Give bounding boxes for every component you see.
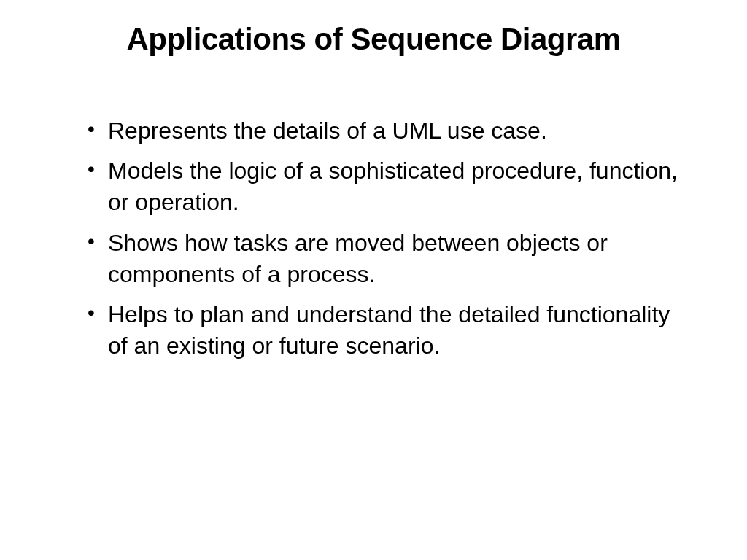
bullet-list: Represents the details of a UML use case…	[66, 115, 681, 362]
list-item: Helps to plan and understand the detaile…	[88, 299, 681, 362]
list-item: Shows how tasks are moved between object…	[88, 228, 681, 290]
slide-container: Applications of Sequence Diagram Represe…	[0, 0, 747, 560]
list-item: Represents the details of a UML use case…	[88, 115, 681, 147]
slide-title: Applications of Sequence Diagram	[66, 22, 681, 57]
list-item: Models the logic of a sophisticated proc…	[88, 155, 681, 218]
----
Reproduce the listing exactly. Do not include its images.

* _Written solution_:
Give bounding boxes for every component you see.
bullet-list: Represents the details of a UML use case…	[66, 115, 681, 362]
list-item: Helps to plan and understand the detaile…	[88, 299, 681, 362]
list-item: Shows how tasks are moved between object…	[88, 228, 681, 290]
slide-container: Applications of Sequence Diagram Represe…	[0, 0, 747, 560]
list-item: Represents the details of a UML use case…	[88, 115, 681, 147]
slide-title: Applications of Sequence Diagram	[66, 22, 681, 57]
list-item: Models the logic of a sophisticated proc…	[88, 155, 681, 218]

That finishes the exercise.